Furthermore, variable pay can influence your team’s sales strategies. If you aim to direct your team to specific objectives, align their variable compensation with their effectiveness. This alignment should focus on meeting these targets. Variable pay significantly impacts your ability to achieve revenue goals. A team that meets your expectations is more likely to achieve your financial goals. This makes variable pay beneficial for both employees and the organization.

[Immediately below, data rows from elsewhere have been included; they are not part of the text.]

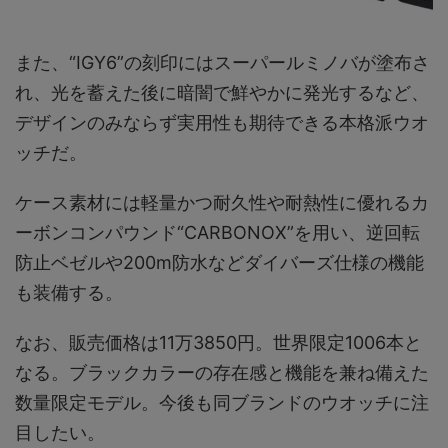
また、“IGY6”の刻印にはスーパールミノバが塗布さ
れ、光を蓄えた後に暗闇で鮮やかに発光するなど、
デザインのみならず実用性も期待できる本格派ウオ
ッチだ。
ケース素材には軽量かつ耐久性や耐熱性に優れるカ
ーボンコンパウンド“CARBONOX”を用い、逆回転
防止ベゼルや200m防水などダイバーズ仕様の機能
も装備する。
なお、販売価格は11万3850円。世界限定1006本と
なる。ブラックカラーの存在感と機能を兼ね備えた
数量限定モデル。今後も同ブランドのウオッチに注
目したい。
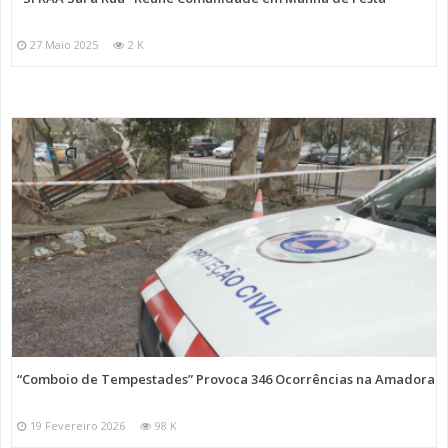
27 Maio 2025
2 K
“Comboio de Tempestades” Provoca 346 Ocorrências na Amadora
19 Fevereiro 2026
98 K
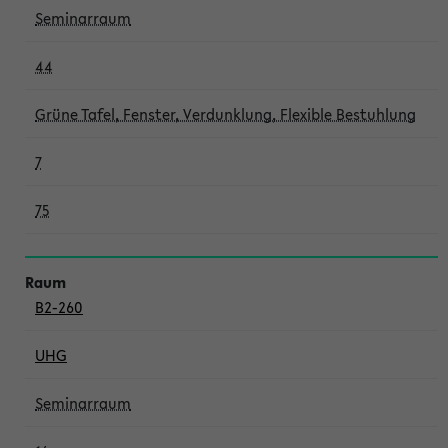
Seminarraum
44
Grüne Tafel, Fenster, Verdunklung, Flexible Bestuhlung
7
75
B2-260
UHG
Seminarraum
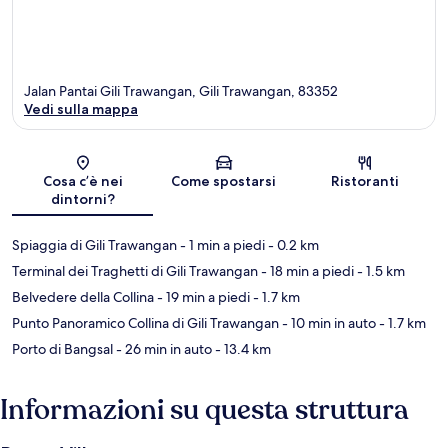
Jalan Pantai Gili Trawangan, Gili Trawangan, 83352
Vedi sulla mappa
Mappa
Cosa c’è nei
Come spostarsi
Ristoranti
dintorni?
Spiaggia di Gili Trawangan
- 1 min a piedi
- 0.2 km
Terminal dei Traghetti di Gili Trawangan
- 18 min a piedi
- 1.5 km
Belvedere della Collina
- 19 min a piedi
- 1.7 km
Punto Panoramico Collina di Gili Trawangan
- 10 min in auto
- 1.7 km
Porto di Bangsal
- 26 min in auto
- 13.4 km
Informazioni su questa struttura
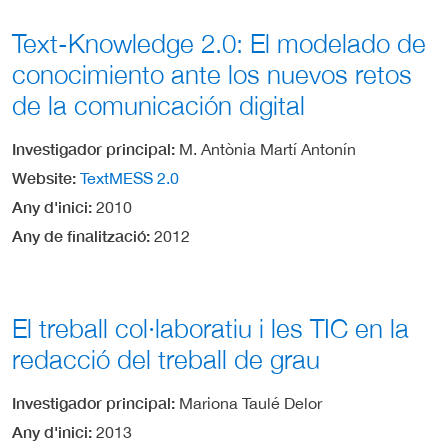
Text-Knowledge 2.0: El modelado de
conocimiento ante los nuevos retos
de la comunicación digital
Investigador principal
M. Antònia Martí Antonín
Website
TextMESS 2.0
Any d'inici
2010
Any de finalització
2012
El treball col·laboratiu i les TIC en la
redacció del treball de grau
Investigador principal
Mariona Taulé Delor
Any d'inici
2013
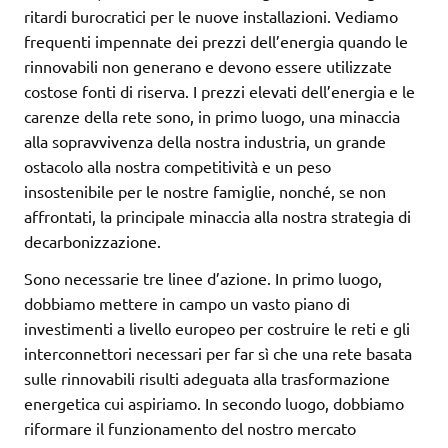
ritardi burocratici per le nuove installazioni. Vediamo
frequenti impennate dei prezzi dell’energia quando le
rinnovabili non generano e devono essere utilizzate
costose fonti di riserva. I prezzi elevati dell’energia e le
carenze della rete sono, in primo luogo, una minaccia
alla sopravvivenza della nostra industria, un grande
ostacolo alla nostra competitività e un peso
insostenibile per le nostre famiglie, nonché, se non
affrontati, la principale minaccia alla nostra strategia di
decarbonizzazione.
Sono necessarie tre linee d’azione. In primo luogo,
dobbiamo mettere in campo un vasto piano di
investimenti a livello europeo per costruire le reti e gli
interconnettori necessari per far sì che una rete basata
sulle rinnovabili risulti adeguata alla trasformazione
energetica cui aspiriamo. In secondo luogo, dobbiamo
riformare il funzionamento del nostro mercato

Incentives that maximize performance and growth

You have a variety of options available. You can identify the variable pay structure that best aligns with your team dynamics. It should also fit your business scale. Providing a mix of base salaries with supplementary incentives creates a strong compensation package. This package makes your company more appealing to potential hires. It motivates current team members to pursue their goals. This motivation contributes to the overall success of your business. This strategic approach elevates employee performance while simultaneously fostering business growth.

Employees, especially in sales, often receive variable pay, which includes bonuses and commissions, as incentives tied to performance. Variable pay differs from base salaries, offering extra compensation for meeting specific sales goals. It falls into three categories: commissions, bonuses, and management by objectives (MBOs). Various commission structures include tiered, revenue, draw-against, gross margin, multiplier, and commission-only models. Implementing a variable pay structure can enhance employee motivation, assist in recruitment, and align team efforts with company goals. Utilizing payroll software like OnPay, Paychex, Gusto, or QuickBooks simplifies managing variable compensation effectively.